357話 夏の思い出? 市尼の1

昨日は、我が母校・市立尼崎高校高校野球夏の県大会、準決勝で敗退というしごく残念な日であった。昨年は決勝で破れており、甲子園を目の前にして、我が後輩たちは2年続けて涙を飲んだようである。

準々決勝まで破竹の勢いで勝ち進んだ我が母校であったが、神戸国際大付属の前に、6対2で破れたのである。

兵庫県のご当地UHF「サンテレビ」で中継を見た。なつかしい明石球場である。筆者在学の折りには、一年生の際に決勝で破れ、2年生時はベスト8か16。そして3年時に再び決勝進出して、やはり涙を飲んだ。

1年時には「おいおい、野球部が決勝に出てるで、応援いこうで」というようなことで、何の気なしに明石球場に行ったのである。野球部のベンチ入りできない同級生たちが炎天下で学生服で応援団をやっていた。優しい筆者は、死にそうな顔でリーダーをするM尾浩二くんに、持っていた冷たい飲み物を差し出した。

応援の隙をぬってM尾くんは言った。

「O田のおっさん、(体育教諭で生徒指導部長)、テレビに映るようになったら急にきて(※ベスト8の試合からサンテレビで放映される)偉そうにあれこれ指図しよんねん」

おお。まさしく。

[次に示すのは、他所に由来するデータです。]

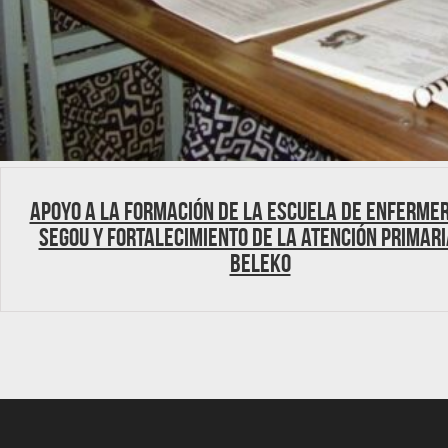
Apoyo a la formación de la Escuela de Enfermer
Segou y fortalecimiento de la Atención Primari
Beleko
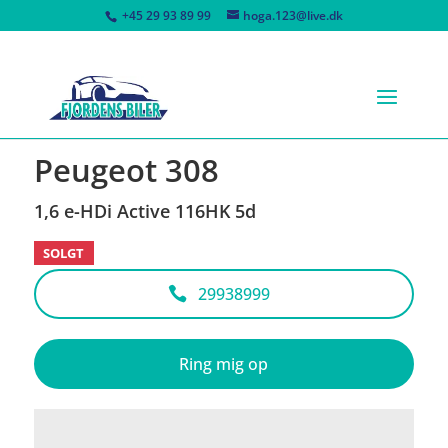
+45 29 93 89 99
hoga.123@live.dk
<
Tilbage til søgeresultat
Peugeot 308
1,6 e-HDi Active 116HK 5d
SOLGT
29938999
Ring mig op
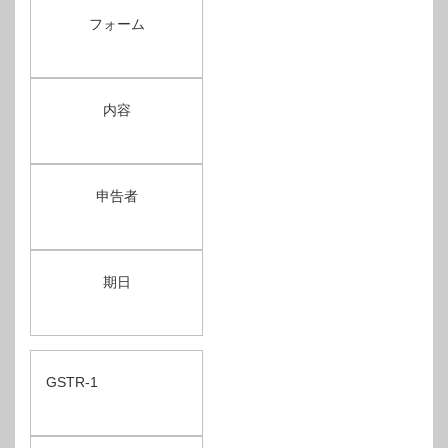
フォーム
内容
申告者
期日
GSTR-1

O田先生は、チャーリーブラウン風の髪型に、スッポンのように首を突きだしてあれこれ指図しているのであった。なんとなくM尾くんの言う「テレビに映るようになったら急にきて」のフレーズが脳裏に残った筆者だったのであった。

それが高校一年生、夏のことだった。(ここは『北の国から』の黒板純くんふうに読んでほしい)

また富良野に冬が来た。富良野に冬が来たら、少し遅れて自動的に尼崎も冬だった。(秋だったかな?)今度は市立尼崎高校女子バレー部が、県大会決勝に進んだ(らしい)。体育教諭が担任のクラスの友人が「おい、津田。バレー部が決勝でな、テレビで放映されるらしいんや。ほんでな、応援団作れやて。お前団長な」

実に安易でいい加減な我が母校である。しかしすこぶる効率的である。なぜなら数時間後には応援団が結成されていたからである。各学年2クラスのみ、という山間部の過疎高校の話ではない。各クラス45名10クラスの一学年450人という規模である。市尼教師軍団は生徒の勘所を押さえていたようである。各クラスに通達をし、クラスごとに有志をつのり、(または人数を割り当て)選挙でリーダーを選ぶ、というような民主的な手続きを一切無視し、こいつとこいつとこいつに話を向けたら、目立ちたがり屋が自動的に集まる、ということを見抜き、ご指名一発でことを進めたのであった。